Theater review by Kris Vire
Collaboraction artistic director Anthony Moseley lost his father to cancer 13 years ago. This new devised work, in which he’s placed himself at the center of a 14-member cast, co-written by Moseley and Sarah Illiatovitch-Goldman and co-directed by Moseley and Jeremy Wechsler, is heartfelt and often affecting in the sequences that deal directly with that experience. Moseley relives the excruciating but also cherished hours spent at his dad’s hospital bedside, worrying through multiple surgeries; he reacts with relatable bewilderment when one of his father’s doctors rattles off a head-spinning medical update followed by the impossibly inane query: “Do you have any questions?”

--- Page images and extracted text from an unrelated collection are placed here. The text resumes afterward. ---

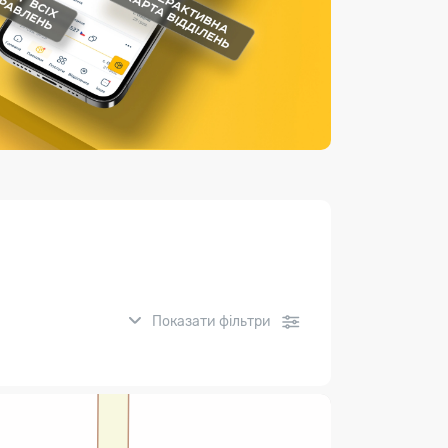
Страхові послуги
Каталог «Укрпошта Маркет»
Показати фільтри
нсові послуги: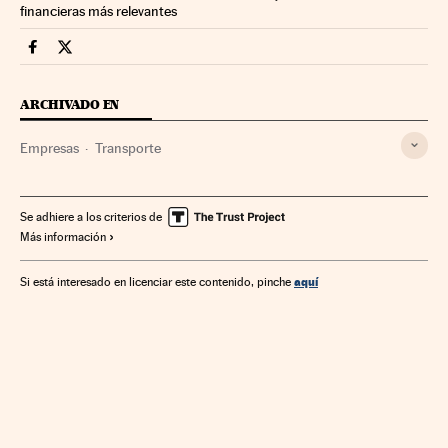
financieras más relevantes
Companias Cinco Días en Facebook
Companias Cinco Días en Twitter
ARCHIVADO EN
Empresas
Transporte
Se adhiere a los criterios de
Más información
aquí
Si está interesado en licenciar este contenido, pinche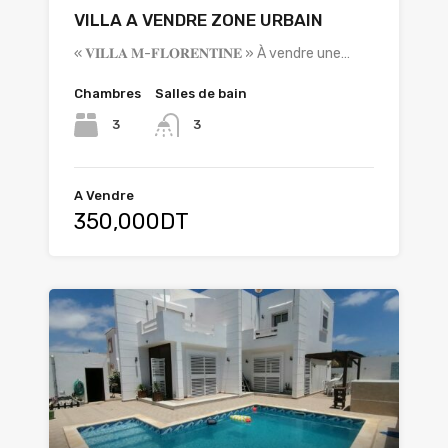
VILLA A VENDRE ZONE URBAIN
« 𝐕𝐈𝐋𝐋𝐀 𝐌-𝐅𝐋𝐎𝐑𝐄𝐍𝐓𝐈𝐍𝐄 » À vendre une…
Chambres
Salles de bain
3
3
A Vendre
350,000DT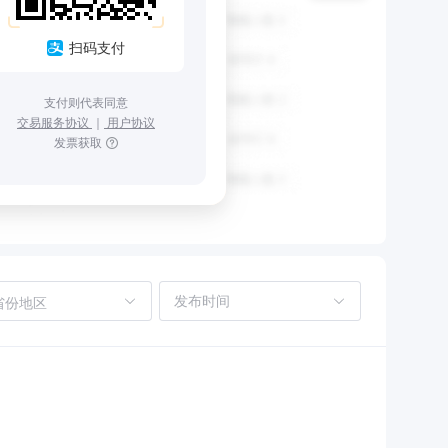
扫码支付
支付则代表同意
交易服务协议
｜
用户协议
发票获取
省份地区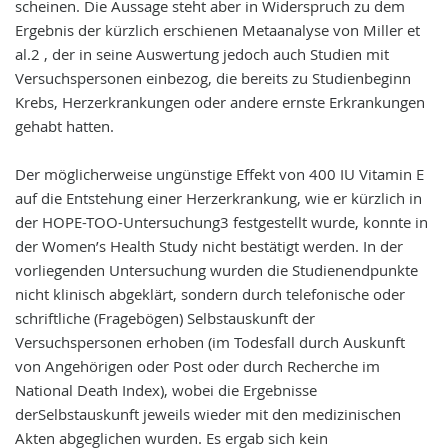
scheinen. Die Aussage steht aber in Widerspruch zu dem
Ergebnis der kürzlich erschienen Metaanalyse von Miller et
al.2 , der in seine Auswertung jedoch auch Studien mit
Versuchspersonen einbezog, die bereits zu Studienbeginn
Krebs, Herzerkrankungen oder andere ernste Erkrankungen
gehabt hatten.
Der möglicherweise ungünstige Effekt von 400 IU Vitamin E
auf die Entstehung einer Herzerkrankung, wie er kürzlich in
der HOPE-TOO-Untersuchung3 festgestellt wurde, konnte in
der Women’s Health Study nicht bestätigt werden. In der
vorliegenden Untersuchung wurden die Studienendpunkte
nicht klinisch abgeklärt, sondern durch telefonische oder
schriftliche (Fragebögen) Selbstauskunft der
Versuchspersonen erhoben (im Todesfall durch Auskunft
von Angehörigen oder Post oder durch Recherche im
National Death Index), wobei die Ergebnisse
derSelbstauskunft jeweils wieder mit den medizinischen
Akten abgeglichen wurden. Es ergab sich kein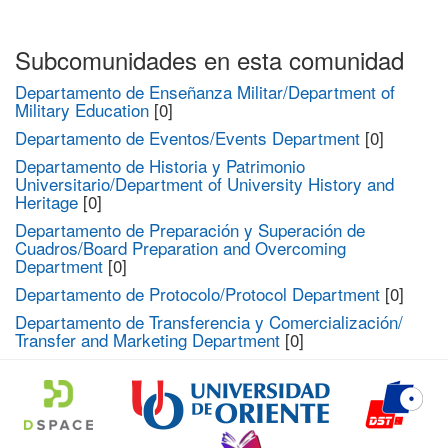
Subcomunidades en esta comunidad
Departamento de Enseñanza Militar/Department of
Military Education
[0]
Departamento de Eventos/Events Department
[0]
Departamento de Historia y Patrimonio
Universitario/Department of University History and
Heritage
[0]
Departamento de Preparación y Superación de
Cuadros/Board Preparation and Overcoming
Department
[0]
Departamento de Protocolo/Protocol Department
[0]
Departamento de Transferencia y Comercialización/
Transfer and Marketing Department
[0]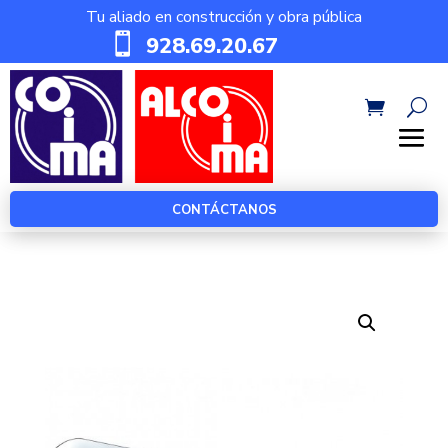
Tu aliado en construcción y obra pública

928.69.20.67
CONTÁCTANOS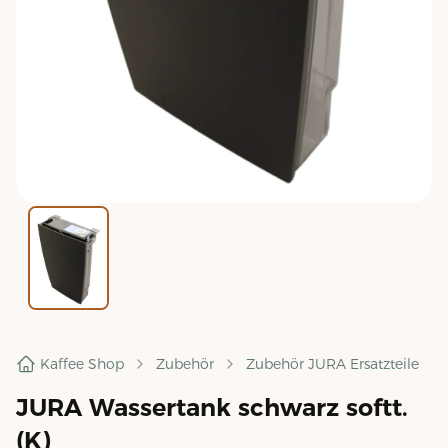
Kaffee Shop
Zubehör
Zubehör JURA Ersatzteile
JURA Wassertank schwarz softt.
(K)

Who doesn’t have questions about this insidious disease (if that’s even the right word) and its possible effect on one’s self or one’s family? But it’s in several rather unkempt forays into those questions that the piece starts to veer off course.
Moseley describes This Is Not a Cure for Cancer as “not a play,” but “an interactive, experiential, live art installation.” That begins to feel like a hedge against the piece’s indecision regarding its own identity: Is it a loving tribute to Moseley’s father, who emerges as an impressive, unwaveringly supportive figure who died too soon but lived a full life? Is it a real investigation into the Internet-proliferating world of alternative therapies and Big Pharma conspiracy theories? Is it a sober examination of grief and survivorship, or a life-affirming paean to partying while we can?
With cast members welcoming us to the setting of “Anthony Moseley’s Brain,” a tiresome framing device involving Moseley chatting with his dentist and regular diversions into audience interactions (with cancer-themed parodies of classic game shows like The Price Is Right and Family Feud), This Is Not a Cure for Cancer is in need of greater outside guidance. For all its sincere emotion, the work is more sure of what it’s not than what it is.